(Task inputs)
+---+

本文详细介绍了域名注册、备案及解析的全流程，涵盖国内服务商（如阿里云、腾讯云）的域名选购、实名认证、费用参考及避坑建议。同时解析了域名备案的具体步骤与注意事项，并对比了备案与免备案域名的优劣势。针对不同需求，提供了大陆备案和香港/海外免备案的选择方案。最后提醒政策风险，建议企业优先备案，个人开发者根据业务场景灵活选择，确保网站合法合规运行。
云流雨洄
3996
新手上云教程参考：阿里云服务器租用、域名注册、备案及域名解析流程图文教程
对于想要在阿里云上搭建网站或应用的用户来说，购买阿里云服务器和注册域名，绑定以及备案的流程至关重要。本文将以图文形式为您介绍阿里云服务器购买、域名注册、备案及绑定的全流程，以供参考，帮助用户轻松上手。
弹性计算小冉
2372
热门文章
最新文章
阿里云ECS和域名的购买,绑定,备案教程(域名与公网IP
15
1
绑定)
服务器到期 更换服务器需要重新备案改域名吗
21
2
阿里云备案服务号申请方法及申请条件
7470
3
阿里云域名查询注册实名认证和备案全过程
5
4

+---+

(Exercise brief) Output exactly the lines of the records from the first through the one bearing "新手上云教程参考：阿里云服务器租用、域名注册、备案及域名解析流程图文教程", both ends included.

(Exercise solution)
本文详细介绍了域名注册、备案及解析的全流程，涵盖国内服务商（如阿里云、腾讯云）的域名选购、实名认证、费用参考及避坑建议。同时解析了域名备案的具体步骤与注意事项，并对比了备案与免备案域名的优劣势。针对不同需求，提供了大陆备案和香港/海外免备案的选择方案。最后提醒政策风险，建议企业优先备案，个人开发者根据业务场景灵活选择，确保网站合法合规运行。
云流雨洄
3996
新手上云教程参考：阿里云服务器租用、域名注册、备案及域名解析流程图文教程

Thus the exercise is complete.